Start of TASK MATERIAL

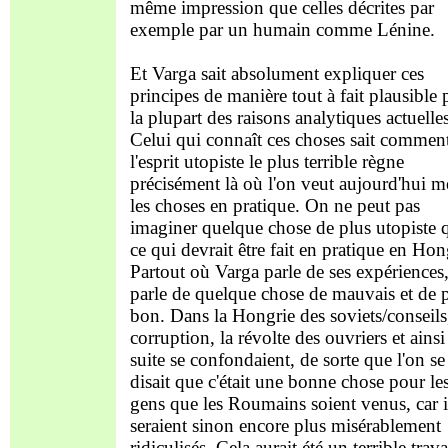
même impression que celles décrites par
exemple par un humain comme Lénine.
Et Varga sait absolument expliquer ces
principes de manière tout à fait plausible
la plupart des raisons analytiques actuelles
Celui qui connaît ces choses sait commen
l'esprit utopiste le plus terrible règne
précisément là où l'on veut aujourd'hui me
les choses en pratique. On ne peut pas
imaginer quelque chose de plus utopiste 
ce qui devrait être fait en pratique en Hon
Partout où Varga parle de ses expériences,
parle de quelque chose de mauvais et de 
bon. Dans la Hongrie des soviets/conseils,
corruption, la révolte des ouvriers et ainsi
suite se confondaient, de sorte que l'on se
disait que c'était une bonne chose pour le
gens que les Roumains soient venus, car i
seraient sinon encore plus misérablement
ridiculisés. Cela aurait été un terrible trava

End of TASK MATERIAL
Start of TASK MATERIAL

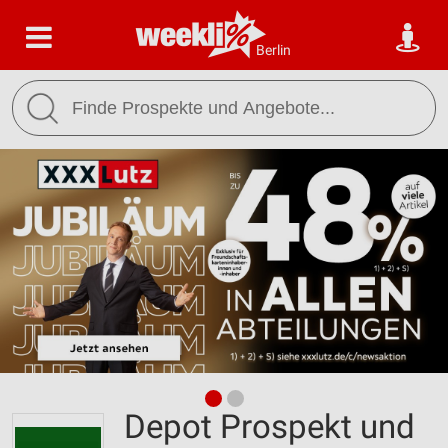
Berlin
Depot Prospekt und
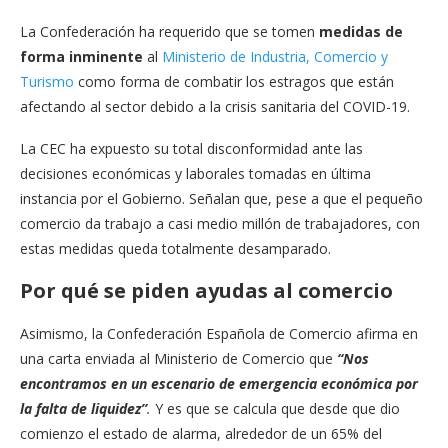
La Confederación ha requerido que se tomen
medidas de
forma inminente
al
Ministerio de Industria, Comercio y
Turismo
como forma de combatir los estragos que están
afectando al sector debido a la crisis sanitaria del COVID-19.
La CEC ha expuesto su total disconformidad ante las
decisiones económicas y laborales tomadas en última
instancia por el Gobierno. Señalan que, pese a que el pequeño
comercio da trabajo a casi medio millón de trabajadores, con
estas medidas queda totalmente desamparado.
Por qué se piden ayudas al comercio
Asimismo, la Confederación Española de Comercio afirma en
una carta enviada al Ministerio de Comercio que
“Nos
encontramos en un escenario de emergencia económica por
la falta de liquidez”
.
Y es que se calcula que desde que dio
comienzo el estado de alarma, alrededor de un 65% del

End of TASK MATERIAL
Start of TASK MATERIAL

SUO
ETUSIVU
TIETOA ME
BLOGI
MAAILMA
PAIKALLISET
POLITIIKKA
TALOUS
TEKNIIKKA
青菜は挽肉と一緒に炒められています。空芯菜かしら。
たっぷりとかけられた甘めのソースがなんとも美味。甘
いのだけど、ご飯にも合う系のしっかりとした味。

End of TASK MATERIAL

Select, from the listing, all lines that include the word "fait".

PROBLEM SOLUTION:
principes de manière tout à fait plausible
ce qui devrait être fait en pratique en Hon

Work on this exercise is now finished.